Laura Fragua-Cota is a noted Southwestern artist with many awards and exhibitions to her credit, among them, the Patrick Suazo-Hinds Award at Santa Fe Indian Market, a Governor’s Award for Excellence in the Arts (New Mexico’s highest arts honor), and the 2013 Pueblo Of Isleta Award of Excellence: Honoring the Talents of Pueblo Arts and Culture. Her work has been exhibited in places as varied as the New Mexico State Fair and the Ekaterinburg Museum of Fine Art in Russia.
She speaks through many of the “languages of art” creating through words, movement, and both two- and three-dimensional pieces. Her images of life in the Pueblo Indian villages are inspired by deep connection to her communities, her sense of place, and her knowledge of their ceremonial life which celebrates the cycles and seasons.

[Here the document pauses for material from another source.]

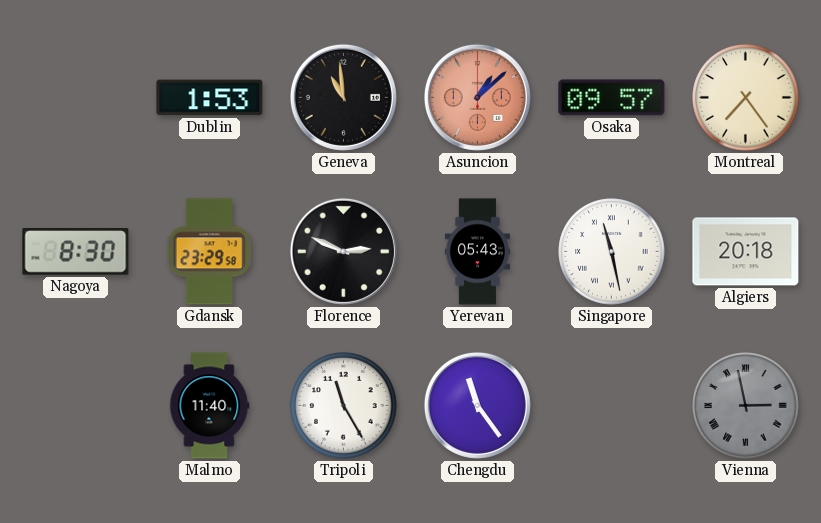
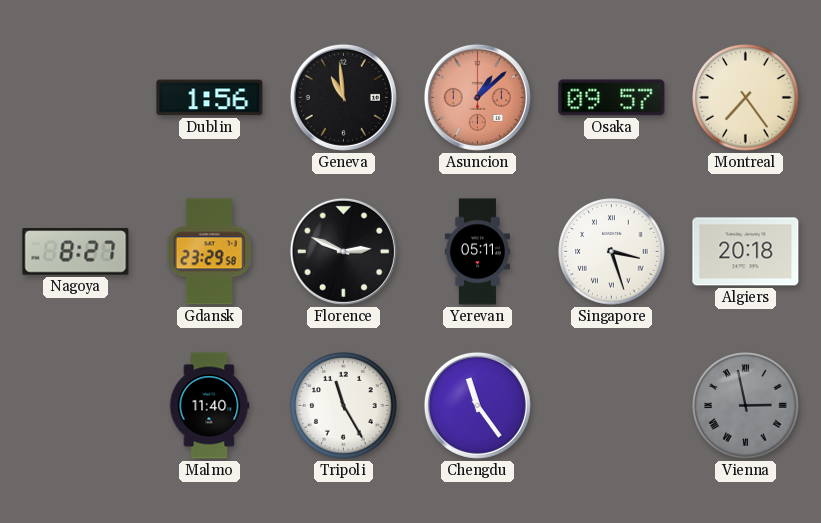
Dublin: 1:53 -> 1:56
Nagoya: 8:30 -> 8:27
Yerevan: 05:43 -> 05:11
Singapore: 11:28 -> 3:27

The image of corn is prevalent in her work because of its centrality both as symbol and as major crop in her village. Cornmeal offerings as daily prayer in the home and the fields of corn that are planted in the surrounding countryside together feed body and soul.
As she says, Corn “has been and will always be one of the many ‘Mothers’ that care and nurture all her children.”
Growing up in the Jemez Pueblo in central New Mexico, Laura Fragua-Cota always wanted to be an artist but was initially discouraged because it was not deemed a practical aspiration. She hold degrees both in Art and in Art Therapy. She paints and sculpts using both limestone and alabaster, creating works both abstract and more traditional.
She says, “In my art, as in my heart, there is a marriage of the traditional and the contemporary. As an artist, a woman, and a Native American, my eyes are focused inside on what I feel and outside on what I perceive to be the realities of today. Each day of my life I thank the Creator for it has been a blessing to be able to share my vision through various media.”